This is where I write about what interests me.

Filtering by Tag: Maxis

SimCity 2013: A Lesson In How Not To Launch A Game

James Stratford

SimCity is one of the most iconic, beloved computer games ever. Its formula instantly appealed to so many. The genre became known as the 'god game'; the player was given ultimate control over their own virtual city.  It was ridiculously fun and like any classic it swallowed hours of time for all the right reasons.

In 2012, Maxis announced it was back. Taking advantage of modern multicore hardware and vast RAM, it would use a new simulation engine they called Glassbox. This would allow the game to not just simulate the final effects of the player's actions, but actually simulate the mechanisms themselves. Cars wouldn't be graphical assets that appeared and disappeared to indicate traffic, they would be actual models with a starting point and destination, even a purpose for each journey. The traffic would be the collective end result of thousands of these cars modelled together. This priciple extended to all aspects of the game.

The game would have multiplayer, an obvious addition that players had long desired. It was all very exciting.

The Game

The game was launched in March 2013. The Mac version that was promised was pushed back five months to August. It was to be the first of many frustrations with this new SimCity.

The goals of the new SimCity and its Glassbox engine were to increase the game's sophistication, make the game feel more directly a result of the player's actions and to generally increase the realism of the simulation. At least, that's what I assumed.

The game did get some things very right. The grapihics were pitch-perfect with realism and cartoon fun in balance. Modular buildings were an interesting and fun advent in principle. Seeing power and water bubble along roads in real if abstracted units felt satisfying. Being able to play alongside friends offered a lot of promise.

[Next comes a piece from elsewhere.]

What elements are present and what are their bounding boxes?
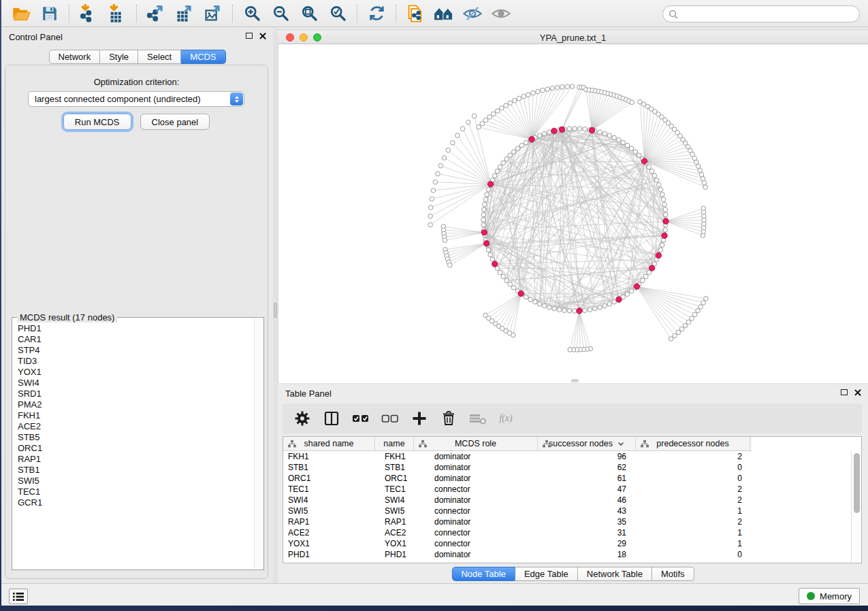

Manhattan with SimCity 2013 plot size overlaid. Credit to Reddit user Yuzername. A fellow user asked 'what game is that?' 'Real life' came the reply!

Manhattan with SimCity 2013 plot size overlaid. Credit to Reddit user Yuzername. A fellow user asked 'what game is that?' 'Real life' came the reply!

So what went wrong?

This gets its own heading for a reason: a lot went wrong. I want to say that I am not an impatient player. I loved SimCity and was willing to be very long-suffering whilst Maxis and EA got through the bugs. I'd helped beta test the game and I saw the potential of Glassbox. I so wanted this to be a great game.

Glassbox became the end not the means. The idea of Glassbox was to add sophistication. Instead, the engineers at Maxis seemed so proud of what they had created that they lost sight of its purpose. Its demands on system resources meant that the plot sizes for cities were comically small (see also). Gone were the days of building a metropolis of your very own. The knock on effects were absurdities.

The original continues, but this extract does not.